Search out your prospects and find them online
Discover their Twitter handles; it's a great way to connect with new prospects. Use Twitter to favourite tweets, comment and retweet to show your interest in your prospect.
If your prospect is posting on LinkedIn, take the time to comment and like the conversation. It takes an effort to blog and publish. People love it when they are noticed, shared, commented and liked.
Learn about the challenges of your target market
Take the time to establish your prospect's persona. This will bring you into harmony with their daily challenges and prepares you on how to solve their problems. At the same time, learning more about your prospect's business. From there, you can provide content that helps your prospect.
95% of buyers chose a solution provider that “provided them with ample content to help navigate through each stage of the buying process”
[Source: DemandGen Report]
Be a teacher not a preacher
Your prospects are going to educate themselves on their challenges; the question is, are you going to be the teacher?
Work with your marketing team to develop specialised blogs, web pages, publications, Infographics, Webinars, videos, and case studies that match to the challenges of your buyer personas.
It's important to appreciate how your marketing team can have such a huge impact when working in harmony with sales.
Action point: Take your Marketing team out to lunch and brainstorm all of the digital assets that you can create to assist your prospects. Content marketing helps prospects make their decisions faster.
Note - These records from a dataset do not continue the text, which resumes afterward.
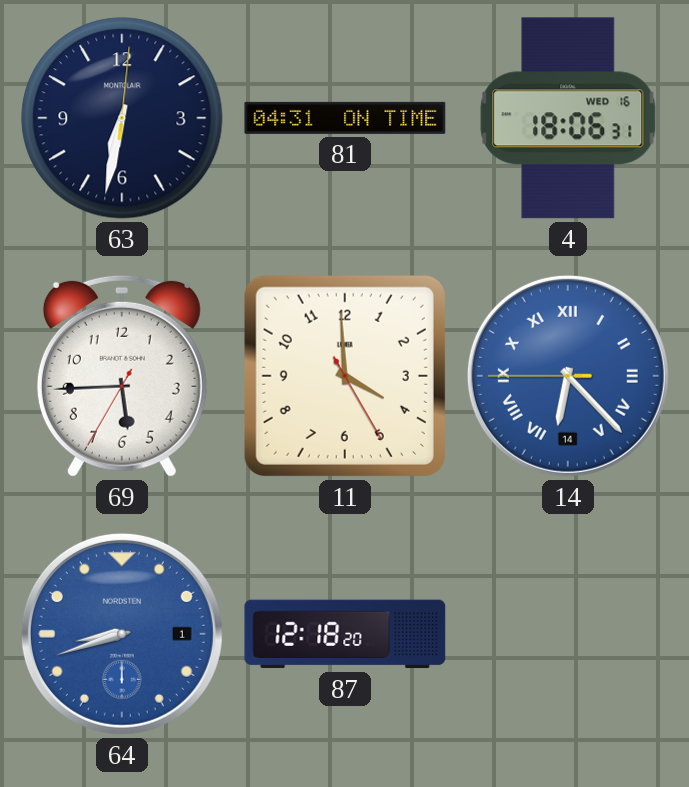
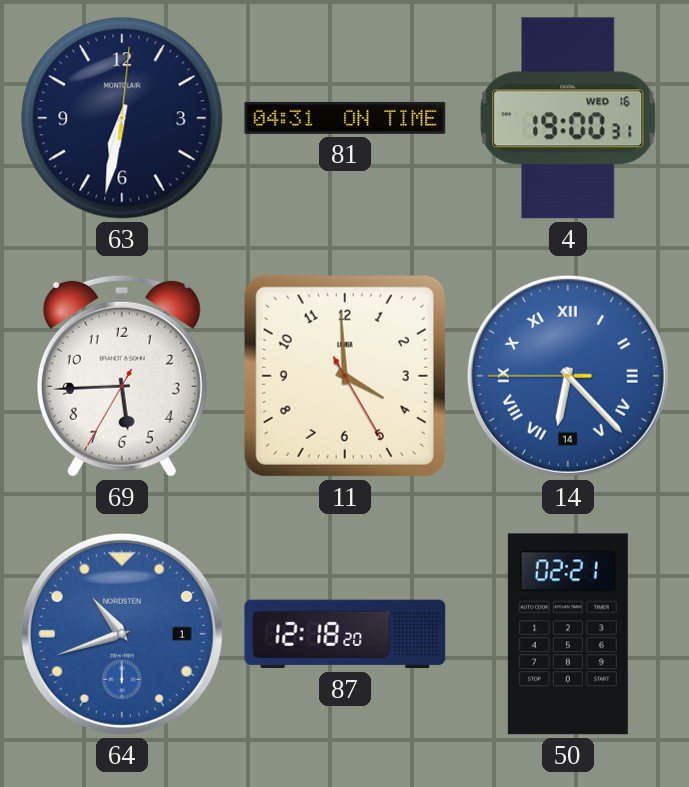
4: 18:06 -> 19:00
64: 8:42 -> 10:42
50: none -> 02:21
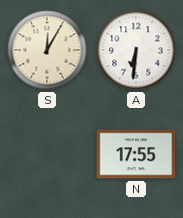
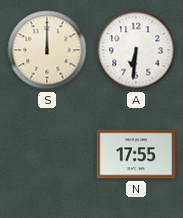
S: 12:05 -> 12:00
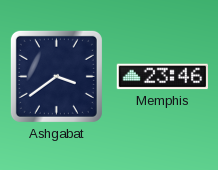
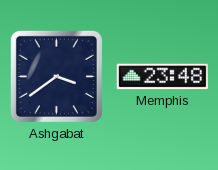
Memphis: 23:46 -> 23:48
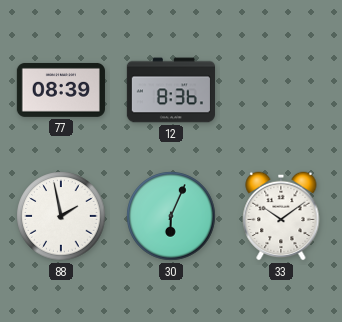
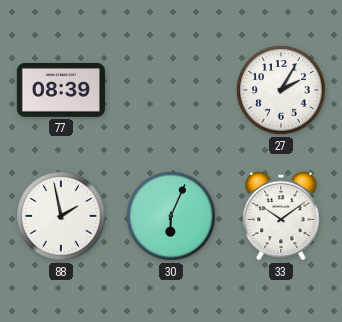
12: 8:36 -> none
27: none -> 2:05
Providing digital help is now a currency for the rapport marketplace.
Add personalised content
Spam has buyers suspicious and unwilling to interact with your emails. You are on the back foot before you even start, so personalising and being specifically helpful is key.
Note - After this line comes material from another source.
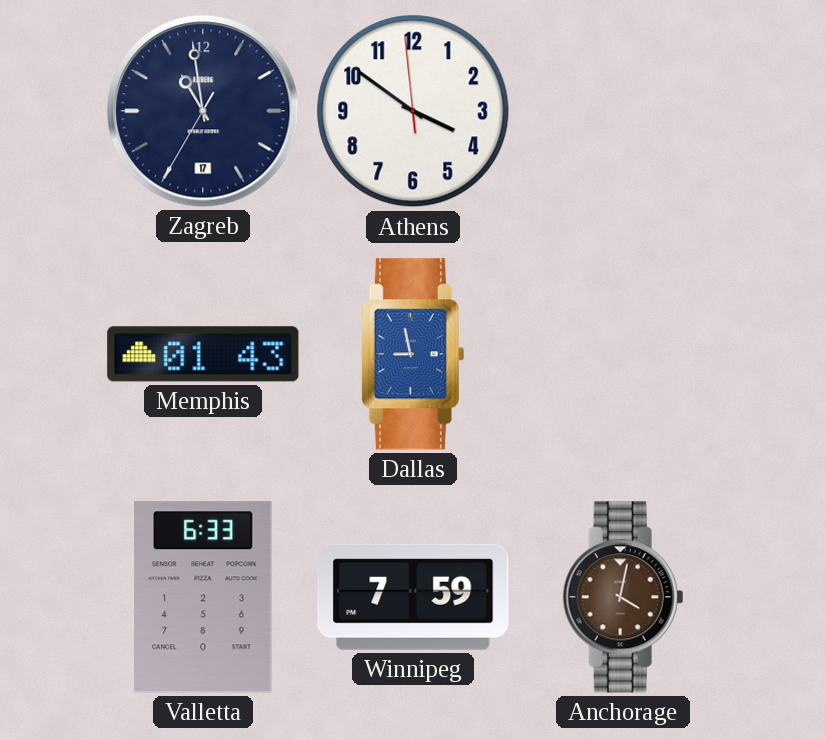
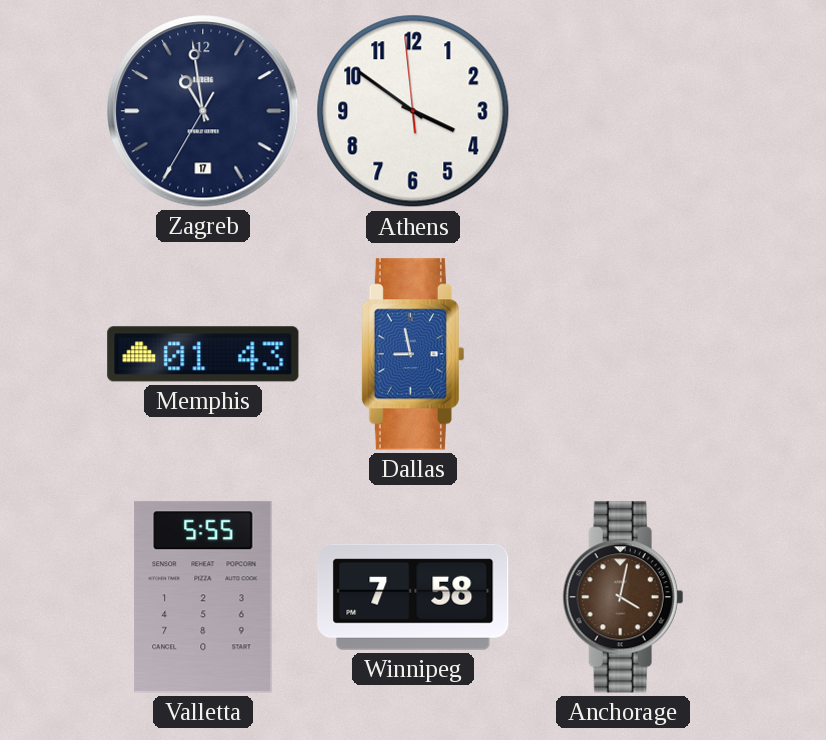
Valletta: 6:33 -> 5:55
Winnipeg: 7:59 -> 7:58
Provide personalised content via your website pages and emails. Better still, create content that is consistent with the buyer's journey. This organically builds rapport.
Personalised emails improve click-through rates by 14%, and conversion rates by 10%.
[Source: Aberdeen Group]
Using a tool like HubSpot allows you to personalise your web content. Create different content for different stages of the buying cycle.
Contextual marketing is an excellent way to build rapport with your future customers. Even without HubSpot, you can work on personalising your marketing and sales tools to better suit your buyer's needs.
Action point: Setup a Friday meeting with Sales and Marketing to refine what can be personalised. Work on one item each week and see if that makes a difference.
Show how you add value
Provide help to your customer. Give them the information they need to progress in their buyer's journey. Help your prospect with digital tools.
What are digital tools? Digital tools are processes that help your customer. They also provide you with feedback that can advance your understanding of their challenges.
70% of people make purchasing decisions to solve problems. 30% make decisions to gain something.
[Source: Impact Communications]
Consider tools such as blogs, e-books, webinars, checklists, slide decks, guides, case studies and infographics.
By having these digital assets, you can provide a valuable contribution to the process of discovery that your prospect is on.
Make sure your website is answering your customer's questions
List the top 100 questions your prospects have, then go make a webpage out of each one. Sounds crazy right? Not at all. Your customers are searching the web for answers. If you are not providing the answers, then your opposition will.
Action point: Do you have control of your website? Are you able to make pages, update your blog, create the measurable calls-to-action, and blog at will?
Selling has changed. Buyers have changed. Building rapport with your prospects has changed, but people are still people. Master the digital tools at your fingertips and you can get the Internet working for you.